Search code examples
google-bigquerypostgisgeohashing

Geospatial rolling average from geohashes on BigQuery


Geohashes form a grid, much like a matrix.

If I have a table with a geohash7 and a value, how could I calculate say the average of all the adjacentcells on BigQuery?

Sample source table

geohash7 value
r1q6fh3 7
r1q6fh6 2
r1q6fh7 5
r1q6fh1 7
r1q6fh4 2
r1q6fh5 6
r1q6f5c 4
r1q6f5f 2
r1q6f5g 7

Sample output table

geohash7 value
r1q6fh4 4.6
... ...

Ideally in a scalable way as I want to run this over a large landmass.


Solution

  • First you'll need a function that returns neighbors. It is probably easier to grab one of javascript geohash libraries and use it as UDF, rather than do bit fiddling in SQL.
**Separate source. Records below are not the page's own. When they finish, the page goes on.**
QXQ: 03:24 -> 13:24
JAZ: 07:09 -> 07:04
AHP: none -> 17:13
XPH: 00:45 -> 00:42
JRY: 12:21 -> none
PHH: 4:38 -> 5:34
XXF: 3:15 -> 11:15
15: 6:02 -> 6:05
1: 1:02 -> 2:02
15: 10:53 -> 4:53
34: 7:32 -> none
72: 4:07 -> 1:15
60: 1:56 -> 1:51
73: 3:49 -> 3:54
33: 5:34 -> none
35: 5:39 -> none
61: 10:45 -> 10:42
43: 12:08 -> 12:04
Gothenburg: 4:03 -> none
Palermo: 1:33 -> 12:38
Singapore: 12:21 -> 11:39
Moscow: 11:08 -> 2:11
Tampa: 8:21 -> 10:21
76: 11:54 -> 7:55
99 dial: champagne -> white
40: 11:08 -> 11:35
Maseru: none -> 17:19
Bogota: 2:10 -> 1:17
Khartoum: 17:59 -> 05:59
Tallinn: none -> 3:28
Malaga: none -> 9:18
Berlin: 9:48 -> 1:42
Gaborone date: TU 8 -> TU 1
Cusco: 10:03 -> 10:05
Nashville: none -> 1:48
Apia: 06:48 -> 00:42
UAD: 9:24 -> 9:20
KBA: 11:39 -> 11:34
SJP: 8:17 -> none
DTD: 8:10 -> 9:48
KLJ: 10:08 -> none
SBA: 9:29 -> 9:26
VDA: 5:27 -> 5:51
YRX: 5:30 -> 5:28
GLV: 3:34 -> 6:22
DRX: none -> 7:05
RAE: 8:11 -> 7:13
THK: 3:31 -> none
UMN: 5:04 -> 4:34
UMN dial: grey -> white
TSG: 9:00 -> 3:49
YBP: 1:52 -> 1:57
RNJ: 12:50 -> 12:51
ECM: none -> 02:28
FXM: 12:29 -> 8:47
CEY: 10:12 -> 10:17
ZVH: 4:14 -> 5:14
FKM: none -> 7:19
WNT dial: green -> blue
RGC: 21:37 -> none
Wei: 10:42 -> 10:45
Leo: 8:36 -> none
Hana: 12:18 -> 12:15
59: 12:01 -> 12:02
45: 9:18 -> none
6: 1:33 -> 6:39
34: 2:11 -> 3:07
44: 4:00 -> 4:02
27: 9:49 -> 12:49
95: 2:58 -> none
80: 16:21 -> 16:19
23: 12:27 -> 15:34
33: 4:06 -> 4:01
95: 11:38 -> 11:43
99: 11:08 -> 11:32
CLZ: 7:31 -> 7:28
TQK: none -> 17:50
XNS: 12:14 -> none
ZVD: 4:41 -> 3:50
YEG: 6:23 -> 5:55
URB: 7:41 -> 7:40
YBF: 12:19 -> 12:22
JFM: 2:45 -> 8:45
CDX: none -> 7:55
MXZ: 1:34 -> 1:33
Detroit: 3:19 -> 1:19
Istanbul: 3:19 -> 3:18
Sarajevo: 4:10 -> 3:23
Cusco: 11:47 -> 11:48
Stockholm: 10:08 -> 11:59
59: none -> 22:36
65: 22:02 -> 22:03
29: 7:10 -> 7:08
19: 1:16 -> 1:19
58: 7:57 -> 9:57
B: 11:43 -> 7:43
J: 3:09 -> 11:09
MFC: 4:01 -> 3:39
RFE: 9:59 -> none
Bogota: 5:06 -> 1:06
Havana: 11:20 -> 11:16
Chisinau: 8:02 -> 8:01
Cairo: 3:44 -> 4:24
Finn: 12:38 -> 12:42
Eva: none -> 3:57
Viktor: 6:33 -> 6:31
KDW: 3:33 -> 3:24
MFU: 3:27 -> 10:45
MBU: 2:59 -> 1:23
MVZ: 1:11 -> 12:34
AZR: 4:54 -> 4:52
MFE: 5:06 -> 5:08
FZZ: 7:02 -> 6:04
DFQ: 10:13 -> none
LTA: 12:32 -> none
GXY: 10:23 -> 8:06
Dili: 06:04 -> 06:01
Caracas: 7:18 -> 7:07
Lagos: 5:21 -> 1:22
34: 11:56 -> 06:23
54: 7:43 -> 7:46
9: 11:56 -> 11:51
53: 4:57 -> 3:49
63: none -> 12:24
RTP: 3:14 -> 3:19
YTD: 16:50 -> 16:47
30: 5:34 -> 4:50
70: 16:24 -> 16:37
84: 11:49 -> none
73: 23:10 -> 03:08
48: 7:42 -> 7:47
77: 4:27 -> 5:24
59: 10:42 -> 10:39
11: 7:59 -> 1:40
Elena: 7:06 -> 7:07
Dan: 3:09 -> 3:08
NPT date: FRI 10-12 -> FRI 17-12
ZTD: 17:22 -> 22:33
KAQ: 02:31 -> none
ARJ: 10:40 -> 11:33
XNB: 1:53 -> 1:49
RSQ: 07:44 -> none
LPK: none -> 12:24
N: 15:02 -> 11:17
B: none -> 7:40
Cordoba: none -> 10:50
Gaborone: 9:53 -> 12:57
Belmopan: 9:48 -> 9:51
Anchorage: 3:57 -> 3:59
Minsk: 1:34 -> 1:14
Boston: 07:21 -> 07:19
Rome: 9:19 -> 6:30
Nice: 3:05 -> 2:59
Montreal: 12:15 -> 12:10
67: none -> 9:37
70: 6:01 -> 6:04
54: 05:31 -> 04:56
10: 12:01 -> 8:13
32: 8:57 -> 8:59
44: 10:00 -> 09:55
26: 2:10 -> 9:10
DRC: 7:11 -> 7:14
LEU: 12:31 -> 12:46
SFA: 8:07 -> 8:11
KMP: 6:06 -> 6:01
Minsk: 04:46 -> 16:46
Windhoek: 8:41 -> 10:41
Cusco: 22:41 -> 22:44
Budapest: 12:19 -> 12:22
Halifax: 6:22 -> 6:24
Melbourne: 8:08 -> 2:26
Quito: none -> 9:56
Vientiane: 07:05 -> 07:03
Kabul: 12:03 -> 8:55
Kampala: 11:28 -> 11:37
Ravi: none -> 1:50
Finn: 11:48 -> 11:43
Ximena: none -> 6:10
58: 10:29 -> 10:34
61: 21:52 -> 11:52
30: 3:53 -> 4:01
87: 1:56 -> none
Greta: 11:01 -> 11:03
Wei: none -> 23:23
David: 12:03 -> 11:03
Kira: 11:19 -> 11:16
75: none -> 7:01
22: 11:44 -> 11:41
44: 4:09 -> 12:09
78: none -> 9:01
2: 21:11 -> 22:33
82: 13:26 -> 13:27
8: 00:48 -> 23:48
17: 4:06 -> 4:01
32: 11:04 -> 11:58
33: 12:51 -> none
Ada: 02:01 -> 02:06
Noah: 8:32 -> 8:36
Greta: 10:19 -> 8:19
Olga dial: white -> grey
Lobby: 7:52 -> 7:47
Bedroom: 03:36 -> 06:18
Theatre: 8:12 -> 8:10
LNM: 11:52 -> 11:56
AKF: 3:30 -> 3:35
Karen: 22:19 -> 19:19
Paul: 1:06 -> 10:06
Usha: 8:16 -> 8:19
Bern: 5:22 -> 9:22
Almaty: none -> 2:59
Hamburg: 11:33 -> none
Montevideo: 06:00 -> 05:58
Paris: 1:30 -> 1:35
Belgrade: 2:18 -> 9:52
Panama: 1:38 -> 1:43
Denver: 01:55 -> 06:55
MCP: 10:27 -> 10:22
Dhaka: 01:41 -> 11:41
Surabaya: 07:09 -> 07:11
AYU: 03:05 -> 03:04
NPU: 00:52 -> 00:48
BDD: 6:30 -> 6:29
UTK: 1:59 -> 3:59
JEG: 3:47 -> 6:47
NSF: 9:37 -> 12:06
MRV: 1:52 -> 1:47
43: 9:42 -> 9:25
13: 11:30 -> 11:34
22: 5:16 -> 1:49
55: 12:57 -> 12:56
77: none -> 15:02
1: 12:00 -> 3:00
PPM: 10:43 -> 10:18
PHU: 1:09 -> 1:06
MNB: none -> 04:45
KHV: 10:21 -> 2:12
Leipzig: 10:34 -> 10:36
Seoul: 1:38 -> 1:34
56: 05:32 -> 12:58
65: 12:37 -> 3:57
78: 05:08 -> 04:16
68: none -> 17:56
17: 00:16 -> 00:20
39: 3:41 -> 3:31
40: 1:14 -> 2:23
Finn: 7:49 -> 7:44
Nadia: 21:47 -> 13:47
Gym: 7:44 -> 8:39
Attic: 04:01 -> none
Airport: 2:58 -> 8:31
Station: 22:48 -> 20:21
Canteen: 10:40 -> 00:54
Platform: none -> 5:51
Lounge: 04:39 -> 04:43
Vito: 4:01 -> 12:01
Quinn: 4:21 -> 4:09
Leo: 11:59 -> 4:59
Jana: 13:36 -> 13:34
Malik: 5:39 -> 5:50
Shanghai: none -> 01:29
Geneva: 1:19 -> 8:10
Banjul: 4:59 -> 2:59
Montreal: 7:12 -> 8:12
    Once you have a function that returns neighbors, say

    GeoHashNeibors(center STRING) RETURNS ARRAY<STRING>

    You can then join original table with the flattened list of neighbors and compute average. Something like

    WITH with_neighbors AS (
      select geohash, value, neighbor
      from data d, unnest(GeoHashNeibors(d.geohash)) neighbor
    ),
    joined AS (
      select t1.geohash, t1.value, t1.neighbor, t2.value as n_value
      from with_neighbors t1 left join data t2
      on t1.neighbor = t2.geohash
    )
    SELECT geohash, ANY_VALUE(value) value, AVG(n_value) AS avg_neighbor
    FROM joined 
    GROUP BY 1